La violencia parece haberse incrustado de manera permanente en nuestra vida diaria, modificando profundamente cómo nos relacionamos y coexistimos como sociedad. Frente a esta realidad inquietante surge una pregunta fundamental: ¿en qué momento dejamos de lado la calidez humana, el respeto mutuo y la capacidad de dialogar y convivir a pesar de nuestras diferencias? Aquellos viejos pilares de la convivencia, como el consenso y la apertura al diálogo, se han desvanecido, incapaces de sostenerse incluso frente a la diversidad más elemental.
Hoy, la violencia se manifiesta con una brutalidad cotidiana alarmante. Ya no es un fenómeno lejano o aislado, sino un hecho recurrente que afecta desde lo más público hasta lo más privado. Vemos casos estremecedores: personas asesinadas por discusiones triviales en espacios públicos, agresiones motivadas por desacuerdos banales, incluso por diferencias en la velocidad al volante, y una indiferencia preocupante frente a la vulnerabilidad de peatones y ciclistas. En lugares que deberían ser seguros, como el metro, ocurren actos violentos tan absurdos como apuñalamientos por simples intercambios de opiniones. Ni siquiera el hogar, ese refugio simbólico, está exento. Los robos violentos, las agresiones e incluso los homicidios en el entorno familiar enlutan no solo a los hogares, sino también a comunidades enteras.
La violencia también ha alterado espacios que históricamente unían a las personas.
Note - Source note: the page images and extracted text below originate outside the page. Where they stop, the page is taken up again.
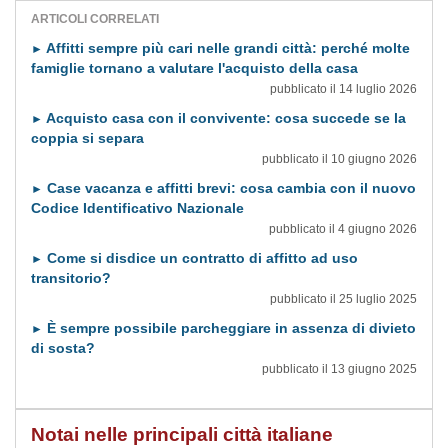
ARTICOLI CORRELATI
Affitti sempre più cari nelle grandi città: perché molte
►
famiglie tornano a valutare l'acquisto della casa
pubblicato il 14 luglio 2026
Acquisto casa con il convivente: cosa succede se la
►
coppia si separa
pubblicato il 10 giugno 2026
Case vacanza e affitti brevi: cosa cambia con il nuovo
►
Codice Identificativo Nazionale
pubblicato il 4 giugno 2026
Come si disdice un contratto di affitto ad uso
►
transitorio?
pubblicato il 25 luglio 2025
È sempre possibile parcheggiare in assenza di divieto
►
di sosta?
pubblicato il 13 giugno 2025
Notai nelle principali città italiane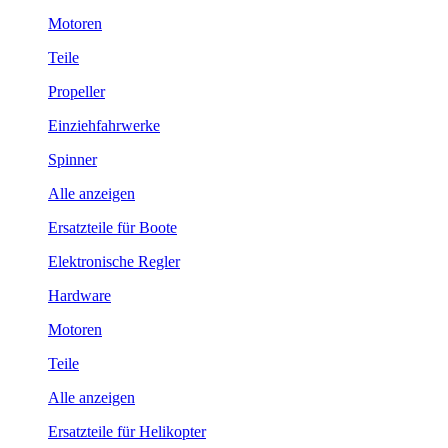
Motoren
Teile
Propeller
Einziehfahrwerke
Spinner
Alle anzeigen
Ersatzteile für Boote
Elektronische Regler
Hardware
Motoren
Teile
Alle anzeigen
Ersatzteile für Helikopter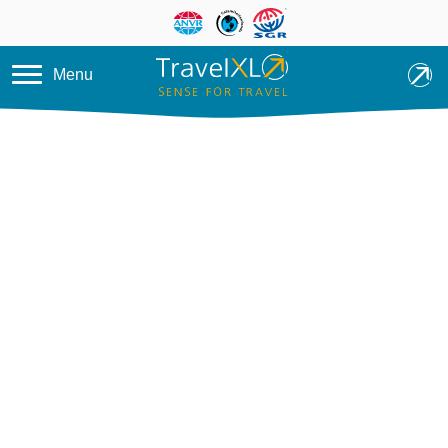
Overslaan en naar de inhoud ga
Menu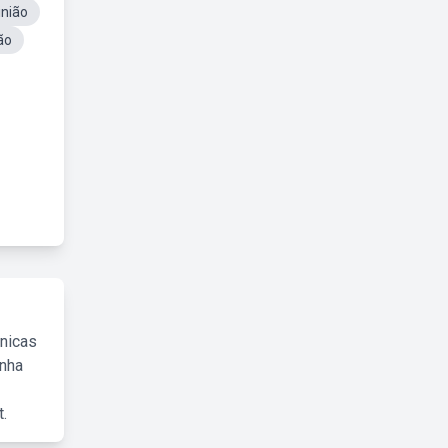
inião
ão
cnicas
inha
.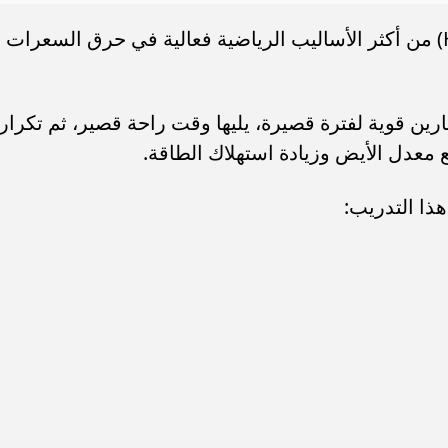
يُعد التدريب المتقطع عالي الكثافة (HIIT) من أكثر الأساليب الرياضية فعالية في حرق السعرات
ارين قوية لفترة قصيرة، يليها وقت راحة قصير، ثم تكرار
معدل الأيض وزيادة استهلاك الطاقة.
ذا التدريب: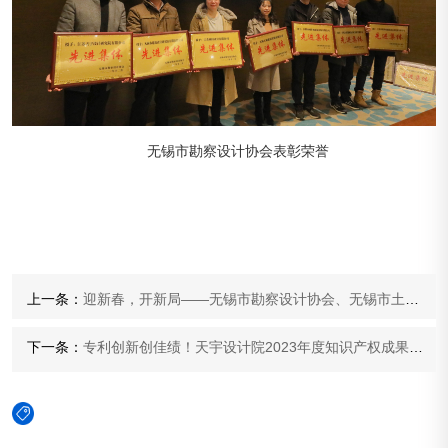
无锡市勘察设计协会表彰荣誉
上一条：
迎新春，开新局——无锡市勘察设计协会、无锡市土木建筑工程学会莅临我院考察调研
下一条：
专利创新创佳绩！天宇设计院2023年度知识产权成果展示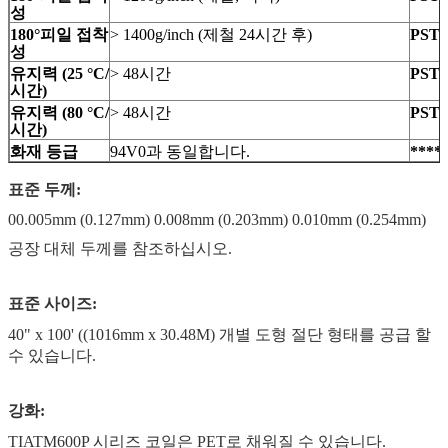
성
180°피일 접착
> 1400g/inch (제철 24시간 후)
PSTC
성
유지력 (25 °C/
> 48시간
PSTC
시간)
유지력 (80 °C/
> 48시간
PSTC
시간)
화재 등급
94V0과 동일합니다.
****
표준 두께:
00.005mm (0.127mm) 0.008mm (0.203mm) 0.010mm (0.254mm)
공장 대체 두께를 참조하십시오.
표준 사이즈:
40" x 100' ((1016mm x 30.48M) 개별 도형 절단 형태를 공급 할
수 있습니다.
강화:
TIATM600P 시리즈 코일은 PET로 채워질 수 있습니다.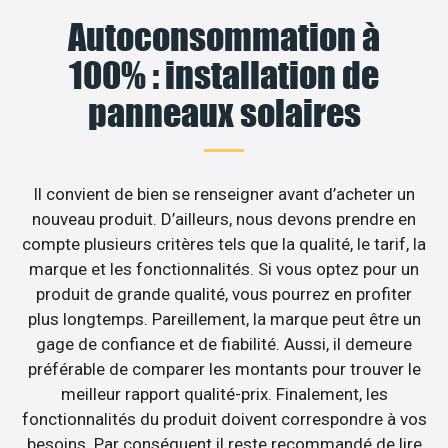
Autoconsommation à
100% : installation de
panneaux solaires
Il convient de bien se renseigner avant d’acheter un
nouveau produit. D’ailleurs, nous devons prendre en
compte plusieurs critères tels que la qualité, le tarif, la
marque et les fonctionnalités. Si vous optez pour un
produit de grande qualité, vous pourrez en profiter
plus longtemps. Pareillement, la marque peut être un
gage de confiance et de fiabilité. Aussi, il demeure
préférable de comparer les montants pour trouver le
meilleur rapport qualité-prix. Finalement, les
fonctionnalités du produit doivent correspondre à vos
besoins. Par conséquent il reste recommandé de lire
Por ejemplo, actividades sociales como apoyar a un equipo de fútbol se han tornado riesgosas, donde el miedo y la violencia distorsionan su sentido original de comunidad y celebración. Lo que antes era un motivo de alegría y unión, ahora se convierte en motivo de división y desconfianza, estigmatizando a los hinchas como potenciales delincuentes.
Este avance de la violencia ha colonizado de manera creciente tanto los espacios públicos como privados, provocando una reacción marcada por el encierro y la seguridad extrema. La vida se traslada hacia el interior de las casas, se multiplican cámaras, alarmas, rejas y sistemas electrónicos de vigilancia, junto con el uso de armas no letales, cursos de defensa personal y controles rígidos que buscan proteger, pero al mismo tiempo aíslan. Sin embargo, estas medidas han dado lugar a nuevas formas de violencia, como el “portonazo” y la “encerrona”.
Este camino plantea dudas profundas: ¿es acaso la solución incrementar la seguridad, establecer más cárceles o endurecer las penas? ¿O será necesario repensar la educación social, dando prioridad al diálogo, a la escucha activa, a la tolerancia y a la capacidad de resolver conflictos sin violencia? La violencia no puede ser entendida ni enfrentada solo desde la penalización o la seguridad física.
Necesitamos desaprender la agresividad como forma de vida y reconducir la sociedad hacia valores de respeto mutuo y convivencia pacífica. Nuestra principal fortaleza radica en la capacidad para razonar, empatizar y construir juntos, y no en la glorificación de la violencia o de quienes la ejercen.
El desafío es inmenso pero vital: debemos aprender a vivir como seres sociales que edifican colectivamente, revertir esta cultura de miedo y agresividad, y hacer del diálogo el único camino posible para reconstruir nuestras relaciones y, con ellas, nuestra convivencia. Solo así podremos silenciar la violencia que hoy nos paraliza y dividirnos para volver a unirnos en comunidad.